In [16]:
from transformers import AutoTokenizer, AutoModelForMaskedLM, TrainingArguments, Trainer
from datasets import load_dataset

tokenizer = AutoTokenizer.from_pretrained("google-bert/bert-base-uncased")
model = AutoModelForMaskedLM.from_pretrained("google-bert/bert-base-uncased")

ds = load_dataset("rajpurkar/squad_v2")

#tokenize the dataset w/ the tokenizer here
def tokenize_function(examples):
    return tokenizer(examples["question"],
                     examples["context"],
                     truncation="only_second",  # truncate context if needed (not the question)
                     max_length=1027,            # typical max length for SQuAD-style QA
                     stride=128,                # overlap for long contexts (for sliding window)
                     return_overflowing_tokens=True,  # create additional samples if context is too long
                     return_offsets_mapping=True,     # useful for aligning answers with tokens
                     padding="max_length")
new_ds = ds.map(tokenize_function, batched=True, remove_columns=ds["train"].column_names)
tokenized_train = new_ds['train'],
tokenized_eval = new_ds['validation']

def add_start_end_positions(examples):
    start_positions = []
    end_positions = []
    
    for i, offsets in enumerate(examples["offset_mapping"]):
        input_ids = examples["input_ids"][i]
        cls_index = input_ids.index(tokenizer.cls_token_id)

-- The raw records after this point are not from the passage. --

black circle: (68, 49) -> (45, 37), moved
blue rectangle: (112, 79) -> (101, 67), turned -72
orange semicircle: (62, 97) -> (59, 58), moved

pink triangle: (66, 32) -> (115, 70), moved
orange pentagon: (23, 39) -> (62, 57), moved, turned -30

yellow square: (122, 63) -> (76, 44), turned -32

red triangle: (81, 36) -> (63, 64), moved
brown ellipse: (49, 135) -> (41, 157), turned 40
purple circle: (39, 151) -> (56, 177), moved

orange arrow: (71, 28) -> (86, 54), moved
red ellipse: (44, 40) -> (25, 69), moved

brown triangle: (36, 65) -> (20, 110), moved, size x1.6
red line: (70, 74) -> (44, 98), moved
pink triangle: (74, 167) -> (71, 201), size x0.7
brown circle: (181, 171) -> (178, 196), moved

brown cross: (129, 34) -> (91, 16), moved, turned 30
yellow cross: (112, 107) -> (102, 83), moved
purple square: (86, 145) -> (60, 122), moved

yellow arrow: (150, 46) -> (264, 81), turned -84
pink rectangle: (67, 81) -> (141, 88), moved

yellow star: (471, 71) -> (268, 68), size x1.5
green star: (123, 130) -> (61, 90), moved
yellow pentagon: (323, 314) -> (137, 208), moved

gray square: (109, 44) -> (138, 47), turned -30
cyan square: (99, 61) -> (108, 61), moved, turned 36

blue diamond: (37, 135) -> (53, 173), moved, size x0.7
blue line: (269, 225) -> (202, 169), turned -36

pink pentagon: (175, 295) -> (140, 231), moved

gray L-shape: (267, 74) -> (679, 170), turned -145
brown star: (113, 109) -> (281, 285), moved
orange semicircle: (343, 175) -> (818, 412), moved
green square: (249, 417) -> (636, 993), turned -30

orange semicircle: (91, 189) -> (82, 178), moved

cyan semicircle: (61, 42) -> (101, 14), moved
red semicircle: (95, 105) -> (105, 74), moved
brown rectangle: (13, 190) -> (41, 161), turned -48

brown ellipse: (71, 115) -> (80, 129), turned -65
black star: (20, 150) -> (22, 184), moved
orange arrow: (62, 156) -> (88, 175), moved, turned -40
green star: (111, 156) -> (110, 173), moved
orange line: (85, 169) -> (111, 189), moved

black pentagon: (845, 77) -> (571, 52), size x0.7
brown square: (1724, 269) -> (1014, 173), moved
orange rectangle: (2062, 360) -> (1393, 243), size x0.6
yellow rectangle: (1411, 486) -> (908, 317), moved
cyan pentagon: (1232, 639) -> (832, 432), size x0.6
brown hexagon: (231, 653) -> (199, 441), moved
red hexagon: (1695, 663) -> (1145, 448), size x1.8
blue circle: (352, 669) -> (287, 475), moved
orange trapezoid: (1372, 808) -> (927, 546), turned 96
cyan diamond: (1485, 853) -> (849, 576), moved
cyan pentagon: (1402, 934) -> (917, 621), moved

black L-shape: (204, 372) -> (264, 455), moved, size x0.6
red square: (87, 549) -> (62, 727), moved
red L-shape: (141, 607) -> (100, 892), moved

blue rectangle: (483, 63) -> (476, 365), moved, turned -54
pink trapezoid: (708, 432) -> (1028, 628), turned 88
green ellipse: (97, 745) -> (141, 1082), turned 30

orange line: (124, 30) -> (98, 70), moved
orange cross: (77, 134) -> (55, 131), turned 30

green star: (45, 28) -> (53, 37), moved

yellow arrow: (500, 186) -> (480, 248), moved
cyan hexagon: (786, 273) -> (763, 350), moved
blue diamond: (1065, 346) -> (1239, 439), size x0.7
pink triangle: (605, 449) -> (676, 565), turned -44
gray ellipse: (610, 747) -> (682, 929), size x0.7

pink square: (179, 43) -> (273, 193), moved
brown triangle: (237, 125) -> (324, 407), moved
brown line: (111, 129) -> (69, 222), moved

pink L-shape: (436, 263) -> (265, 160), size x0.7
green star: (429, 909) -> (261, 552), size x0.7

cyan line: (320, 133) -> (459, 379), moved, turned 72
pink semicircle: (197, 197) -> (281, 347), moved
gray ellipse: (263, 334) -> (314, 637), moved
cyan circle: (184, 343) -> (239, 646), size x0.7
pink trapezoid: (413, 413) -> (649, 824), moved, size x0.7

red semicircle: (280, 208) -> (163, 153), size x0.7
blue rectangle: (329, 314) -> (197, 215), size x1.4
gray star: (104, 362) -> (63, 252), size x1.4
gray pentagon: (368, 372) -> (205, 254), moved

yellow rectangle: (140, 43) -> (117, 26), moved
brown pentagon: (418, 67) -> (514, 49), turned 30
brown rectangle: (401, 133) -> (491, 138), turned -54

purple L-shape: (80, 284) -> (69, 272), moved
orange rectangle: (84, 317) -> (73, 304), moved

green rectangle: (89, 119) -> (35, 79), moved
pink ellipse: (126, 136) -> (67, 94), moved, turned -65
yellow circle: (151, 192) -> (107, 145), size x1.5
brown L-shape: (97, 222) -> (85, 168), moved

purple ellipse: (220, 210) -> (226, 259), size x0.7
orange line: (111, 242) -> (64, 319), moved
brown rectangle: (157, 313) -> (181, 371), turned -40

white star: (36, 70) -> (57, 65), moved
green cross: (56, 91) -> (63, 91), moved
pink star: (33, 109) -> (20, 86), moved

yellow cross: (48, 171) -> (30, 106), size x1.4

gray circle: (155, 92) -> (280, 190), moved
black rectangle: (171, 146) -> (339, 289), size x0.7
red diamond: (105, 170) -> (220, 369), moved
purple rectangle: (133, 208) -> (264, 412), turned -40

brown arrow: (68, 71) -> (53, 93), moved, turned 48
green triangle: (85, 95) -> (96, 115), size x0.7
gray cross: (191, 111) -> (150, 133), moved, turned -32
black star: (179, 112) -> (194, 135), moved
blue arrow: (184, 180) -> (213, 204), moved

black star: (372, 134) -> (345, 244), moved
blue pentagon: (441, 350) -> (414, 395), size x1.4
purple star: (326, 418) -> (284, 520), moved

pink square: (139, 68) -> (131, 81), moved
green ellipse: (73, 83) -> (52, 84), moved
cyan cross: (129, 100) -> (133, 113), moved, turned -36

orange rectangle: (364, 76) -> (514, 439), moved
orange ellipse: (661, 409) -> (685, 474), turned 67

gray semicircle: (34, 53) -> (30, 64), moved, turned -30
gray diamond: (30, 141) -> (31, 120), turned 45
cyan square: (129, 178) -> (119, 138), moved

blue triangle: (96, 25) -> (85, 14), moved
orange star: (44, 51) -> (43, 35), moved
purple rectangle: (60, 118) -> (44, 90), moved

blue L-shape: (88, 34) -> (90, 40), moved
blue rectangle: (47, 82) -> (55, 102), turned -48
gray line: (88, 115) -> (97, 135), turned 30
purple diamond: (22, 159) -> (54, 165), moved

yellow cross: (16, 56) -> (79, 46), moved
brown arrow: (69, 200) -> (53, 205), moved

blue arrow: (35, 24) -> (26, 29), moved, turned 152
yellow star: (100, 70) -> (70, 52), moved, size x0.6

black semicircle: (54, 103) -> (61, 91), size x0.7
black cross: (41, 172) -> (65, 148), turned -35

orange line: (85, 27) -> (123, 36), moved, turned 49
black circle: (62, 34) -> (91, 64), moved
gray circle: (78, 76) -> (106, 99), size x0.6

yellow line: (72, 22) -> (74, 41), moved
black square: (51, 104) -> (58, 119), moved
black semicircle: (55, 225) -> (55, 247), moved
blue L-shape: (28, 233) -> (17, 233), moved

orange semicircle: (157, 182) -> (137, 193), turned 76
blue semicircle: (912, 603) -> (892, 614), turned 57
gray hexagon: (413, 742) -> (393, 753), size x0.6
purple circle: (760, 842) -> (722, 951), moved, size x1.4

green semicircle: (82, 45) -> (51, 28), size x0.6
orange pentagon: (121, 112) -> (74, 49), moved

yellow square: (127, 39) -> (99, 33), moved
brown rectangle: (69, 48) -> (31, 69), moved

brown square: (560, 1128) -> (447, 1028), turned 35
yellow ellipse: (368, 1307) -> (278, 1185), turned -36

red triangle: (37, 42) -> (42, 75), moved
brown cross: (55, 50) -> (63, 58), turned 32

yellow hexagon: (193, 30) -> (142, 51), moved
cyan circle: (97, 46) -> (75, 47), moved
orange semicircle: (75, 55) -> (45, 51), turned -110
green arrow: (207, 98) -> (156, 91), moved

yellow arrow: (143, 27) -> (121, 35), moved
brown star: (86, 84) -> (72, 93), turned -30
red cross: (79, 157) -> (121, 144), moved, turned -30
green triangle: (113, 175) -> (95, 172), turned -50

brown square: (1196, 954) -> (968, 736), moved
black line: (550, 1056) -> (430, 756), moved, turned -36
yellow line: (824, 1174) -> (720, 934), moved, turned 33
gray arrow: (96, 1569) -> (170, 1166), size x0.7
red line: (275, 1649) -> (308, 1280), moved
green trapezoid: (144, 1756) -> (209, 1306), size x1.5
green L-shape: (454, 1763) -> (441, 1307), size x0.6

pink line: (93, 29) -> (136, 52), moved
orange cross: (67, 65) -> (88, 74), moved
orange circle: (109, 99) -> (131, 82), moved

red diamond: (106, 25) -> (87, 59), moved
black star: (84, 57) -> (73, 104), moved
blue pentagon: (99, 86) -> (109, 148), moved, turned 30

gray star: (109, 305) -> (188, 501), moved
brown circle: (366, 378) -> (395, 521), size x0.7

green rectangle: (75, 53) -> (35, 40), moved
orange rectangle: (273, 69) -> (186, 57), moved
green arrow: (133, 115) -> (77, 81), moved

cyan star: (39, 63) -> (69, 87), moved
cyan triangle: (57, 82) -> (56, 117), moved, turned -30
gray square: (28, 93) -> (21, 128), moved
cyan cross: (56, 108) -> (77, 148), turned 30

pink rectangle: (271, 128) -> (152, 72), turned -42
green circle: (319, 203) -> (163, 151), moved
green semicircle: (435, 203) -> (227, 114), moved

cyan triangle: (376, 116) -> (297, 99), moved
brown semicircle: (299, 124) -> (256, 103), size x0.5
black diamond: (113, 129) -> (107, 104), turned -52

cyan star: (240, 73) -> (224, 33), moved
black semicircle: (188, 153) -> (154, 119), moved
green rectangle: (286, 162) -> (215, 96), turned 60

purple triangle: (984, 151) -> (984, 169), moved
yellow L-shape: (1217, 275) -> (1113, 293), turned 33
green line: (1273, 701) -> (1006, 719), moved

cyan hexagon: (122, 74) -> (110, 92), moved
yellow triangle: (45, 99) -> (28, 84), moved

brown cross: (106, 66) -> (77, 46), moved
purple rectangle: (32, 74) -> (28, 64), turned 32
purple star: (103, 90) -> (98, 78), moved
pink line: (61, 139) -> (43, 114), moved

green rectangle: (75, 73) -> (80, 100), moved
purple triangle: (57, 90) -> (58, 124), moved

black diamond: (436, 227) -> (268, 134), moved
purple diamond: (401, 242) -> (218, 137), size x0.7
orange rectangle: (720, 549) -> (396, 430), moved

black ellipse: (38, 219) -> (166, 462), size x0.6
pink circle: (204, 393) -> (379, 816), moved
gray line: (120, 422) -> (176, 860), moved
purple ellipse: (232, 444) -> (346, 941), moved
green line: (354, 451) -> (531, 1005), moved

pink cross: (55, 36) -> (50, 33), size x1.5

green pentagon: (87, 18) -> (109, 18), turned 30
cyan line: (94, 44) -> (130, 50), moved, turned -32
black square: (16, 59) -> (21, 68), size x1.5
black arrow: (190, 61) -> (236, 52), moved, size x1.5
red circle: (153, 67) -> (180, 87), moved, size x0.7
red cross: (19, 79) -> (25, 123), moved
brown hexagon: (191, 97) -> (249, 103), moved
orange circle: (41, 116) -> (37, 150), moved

        # By default: no answer
        start_pos = cls_index
        end_pos = cls_index

        if len(examples["answers"][i]["text"]) == 0:
            # unanswerable → keep CLS as label
            start_positions.append(start_pos)
            end_positions.append(end_pos)
        else:
            # answerable → locate start/end
            answer = examples["answers"][i]
            start_char = answer["answer_start"][0]
            end_char = start_char + len(answer["text"][0])

            # Find the token span that matches the answer span
            sequence_ids = examples["sequence_ids"][i]

            # tokens corresponding to context
            token_start_index = sequence_ids.index(1)
            token_end_index = len(sequence_ids) - 1 - sequence_ids[::-1].index(1)

            # move token_start_index/token_end_index to match char positions
            for idx in range(token_start_index, token_end_index):
                if offsets[idx][0] <= start_char and offsets[idx][1] > start_char:
                    start_pos = idx
                if offsets[idx][0] < end_char and offsets[idx][1] >= end_char:
                    end_pos = idx
                    break

            start_positions.append(start_pos)
            end_positions.append(end_pos)

    examples["start_positions"] = start_positions
    examples["end_positions"] = end_positions
    return examples
tokenized_train = tokenized_train.map(add_start_end_positions, batched=True)
tokenized_eval = tokenized_eval.map(add_start_end_positions, batched=True)


train_args = TrainingArguments(output_dir="./bert-results",
                               logging_dir="./bert-logs",
                               logging_steps=50, 
                               num_train_epochs=1,
                               learning_rate=5.05e-5,
                               per_device_train_batch_size=8,
                               load_best_model_at_end=True,
                               eval_strategy="steps",
                               save_strategy="steps")

trainer = Trainer(model=model,
                  args=train_args,
                  train_dataset=tokenized_train,
                  eval_dataset=tokenized_eval
                  )

trainer.train()




Some weights of the model checkpoint at google-bert/bert-base-uncased were not used when initializing BertForMaskedLM: ['bert.pooler.dense.bias', 'bert.pooler.dense.weight', 'cls.seq_relationship.bias', 'cls.seq_relationship.weight']
- This IS expected if you are initializing BertForMaskedLM from the checkpoint of a model trained on another task or with another architecture (e.g. initializing a BertForSequenceClassification model from a BertForPreTraining model).
- This IS NOT expected if you are initializing BertForMaskedLM from the checkpoint of a model that you expect to be exactly identical (initializing a BertForSequenceClassification model from a BertForSequenceClassification model).
Map: 100%|██████████| 130319/130319 [01:18<00:00, 1651.01 examples/s]
Map: 100%|██████████| 11873/11873 [00:07<00:00, 1607.92 examples/s]


AttributeError: 'tuple' object has no attribute 'map'